Per lui è stato semplice diventare l’uomo che è, e questo lo porta a seguire la strada che intende percorrere proprio per quello che è diventato, con i propri obiettivi ed i propri sogni. Lei insiste nel dire che tutte le strade li portano a stare insieme e che questo fatto è una cosa da sogno: nonostante ciò, lei deve lasciare che lui intraprenda il cammino che l’identità che ha assunto, che l’uomo che è diventato lo porta a seguire.

Il sound, come detto, è tipicamente british, con un delicato arpeggio di chitarra all’inizio e alla fine del brano, che si rafforza nella parte centrale con accordi più robusti, quando appunto la protagonista femminile afferma tutta la sua contrarietà al fatto che lui se ne vada, ma alla fine deve arrendersi all’evidenza.
Mi sembra di sentire anche un suono di tastiere nella parte finale della canzone, che va a rafforzare quello della chitarra, quando la convinzione della donna si fa più radicata e forte.

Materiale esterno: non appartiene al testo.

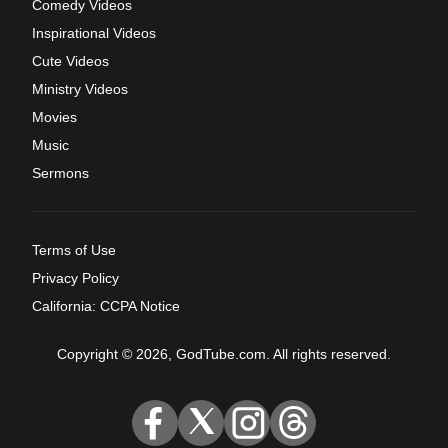
Comedy Videos
Inspirational Videos
Cute Videos
Ministry Videos
Movies
Music
Sermons
Terms of Use
Privacy Policy
California: CCPA Notice
Copyright © 2026, GodTube.com. All rights reserved.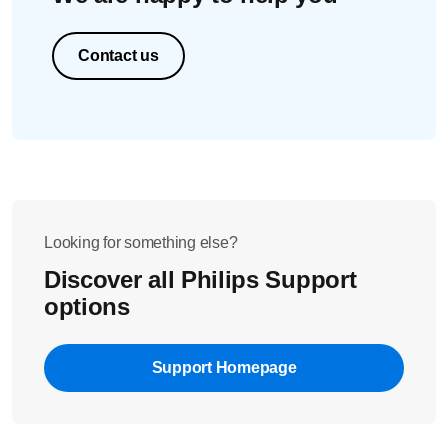
Contact us
Looking for something else?
Discover all Philips Support
options
Support Homepage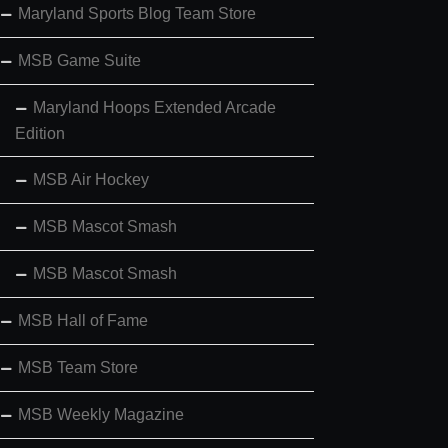
Maryland Sports Blog Team Store
MSB Game Suite
Maryland Hoops Extended Arcade
Edition
MSB Air Hockey
MSB Mascot Smash
MSB Mascot Smash
MSB Hall of Fame
MSB Team Store
MSB Weekly Magazine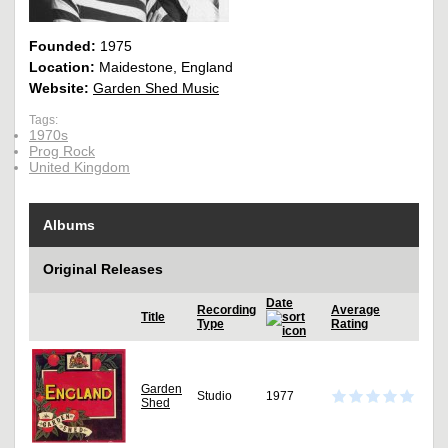
Founded:
1975
Location:
Maidestone, England
Website:
Garden Shed Music
Tags:
1970s
Prog Rock
United Kingdom
Albums
Original Releases
Date
Recording
Average
Title
Type
Rating
Garden
Studio
1977
Shed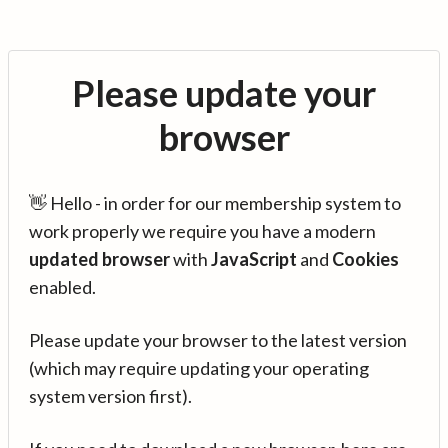
Please update your
browser
👋 Hello - in order for our membership system to
work properly we require you have a modern
updated browser
with
JavaScript
and
Cookies
enabled.
Please update your browser to the latest version
(which may require updating your operating
system version first).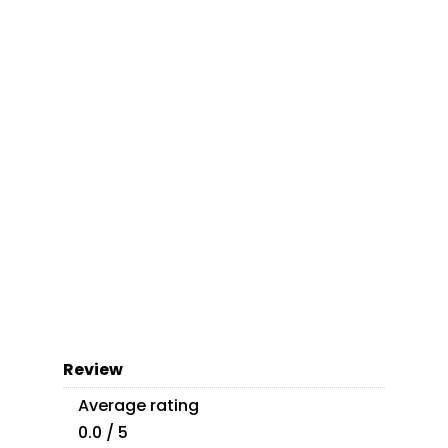
Review
Average rating
0.0 / 5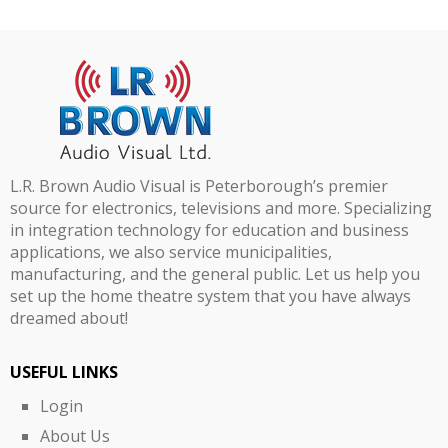
L.R. Brown Audio Visual is Peterborough’s premier
source for electronics, televisions and more. Specializing
in integration technology for education and business
applications, we also service municipalities,
manufacturing, and the general public. Let us help you
set up the home theatre system that you have always
dreamed about!
USEFUL LINKS
Login
About Us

La prima volta che si ascolta il pezzo, si resta un po’ spiazzati, perché si crede che sia stato scritto e che venga cantato da una band inglese, talmente stretto è il legame del brano con le sonorità della musica britpop e inglese degli anni ’90.
Il mio giudizio sul brano è complessivamente buono, perché esso presenta un’articolazione ben costruita ed un messaggio forte e chiaro, che viene ripetuto molte volte, per restare impresso nella mente dell’ascoltatore.
Possiamo dire che la ripetizione ossessiva di alcuni concetti non risulta pesante in questa canzone, perché viene alleggerito e accompagnato da delicate e a volte malinconiche atmosfere sonore, che contribuiscono ad alleviare il peso dei concetti che vengono appunto ribaditi.
Nonostante il titolo del brano sia “Simplicity”, non è affatto semplice lasciare che l’altro prenda la propria strada per il suo bene e perché si prova per lui affetto a tal punto che si desidera il meglio per lui stesso.
A volte nella vita è complicato assumere delle decisioni, ma è necessario farlo, perché non bisogna pensare solo alla propria felicità, ma anche a quella dell’altro: la canzone rappresenta piuttosto bene i sentimenti contrastanti che possono albergare in una persona quando si trova di fronte ad una scelta del genere, dolorosa ma necessaria.
Da una parte si vuole che l’altro segua quello che lo porta ad essere felice, dall’altra non ci si vuole staccare da lui: il contrasto tra queste due anime porta sia un po’ di malinconia che un po’ di rabbia, perché l’allontanamento è inevitabile, nonostante tutto.